V 3, No. 2, Winter 1990 – Steve Shelly profiles one of Montana’s Rare and Endangered plants, “Lemhi Beardtongue”; Peter Lesica illustrates a very strange plant, Manypeeplia upsidownia; a Bert Lindler article reprinted from the Great Falls Tribune discusses the efforts of Wayne Phillips and several volunteers to document some rare ochids along the Rocky Mountain Front, “Rare Plants Found in New Areas along Front… Orchid Hunt Succeeds”; “McWenneger Slough,” a field trip report by Anne Garde documented a number of aquatic species seen there; and Anne Banks reviewed, Rare Plants of Colorado published by the Colorado Native Plant Society.

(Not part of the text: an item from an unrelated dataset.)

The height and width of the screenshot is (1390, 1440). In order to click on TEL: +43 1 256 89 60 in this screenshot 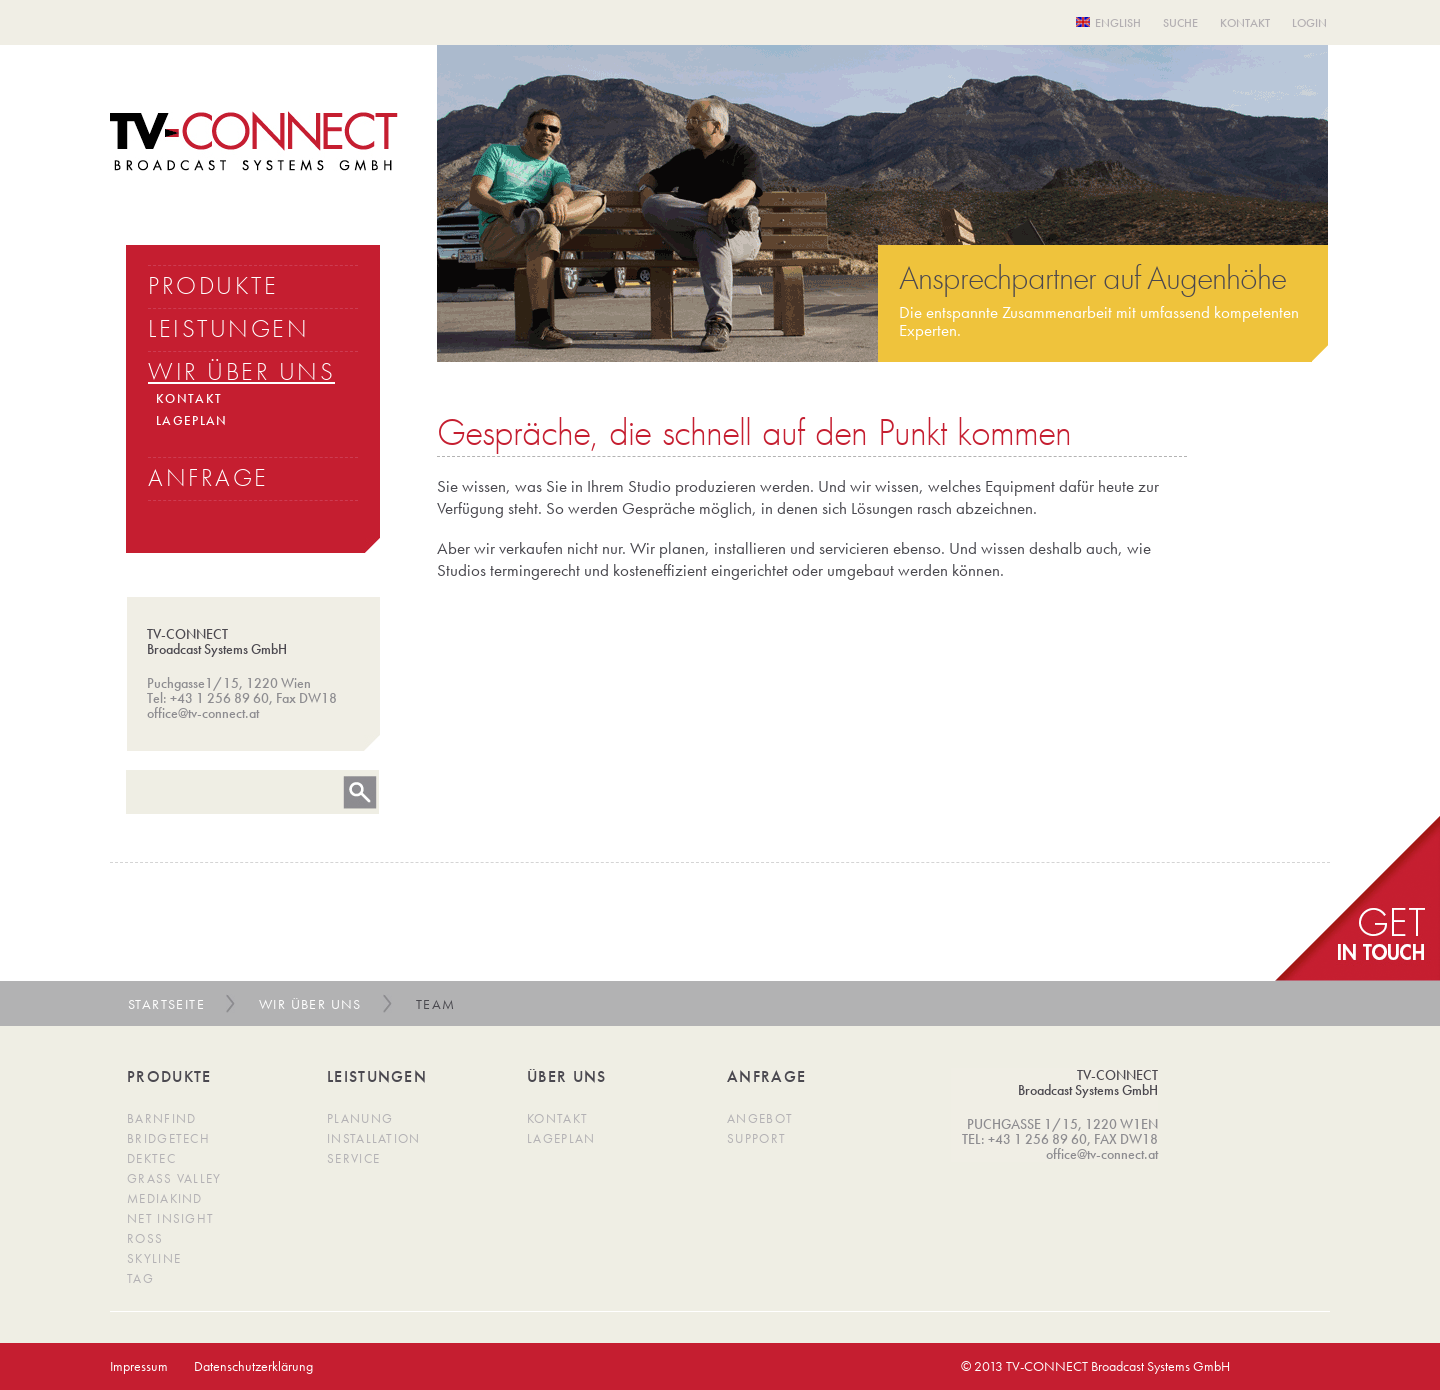 , I will do `click(1024, 1139)`.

V 3, No. 3, Spring 1990 – Judy Hoy describes many plants found on their Ravalli County land that are unique or uncommon in the area, thus her “Bitterroot Valley Refugium”; Carol Morris describes, “Propagating Wild Violets for your Garden”; “Lee Metcalf National Wildlife Refuge Plant Slides,” by Sheila Morrison describes a project that offered a set of 140 instructional slides with commentary on the plants of the refuge; in “Wildcrafting in Montana,” Robyn Klein describes the myriad uses for plants in medicinals and the importance of care for the species in taking plants from natural environments; Steve Wirt describes, “Limestone Columbine” Aquilegia jonesii.
V 3, No. 4, Summer 1990 – “Assumptions, Facts – and Lack of Facts – About Seeds; John Pierce has advice on, “Getting Started with Douglasia”; and among several field trip reports is one on “Life on the Ledges of Blodgett Canyon” with a list of species quite uncommon.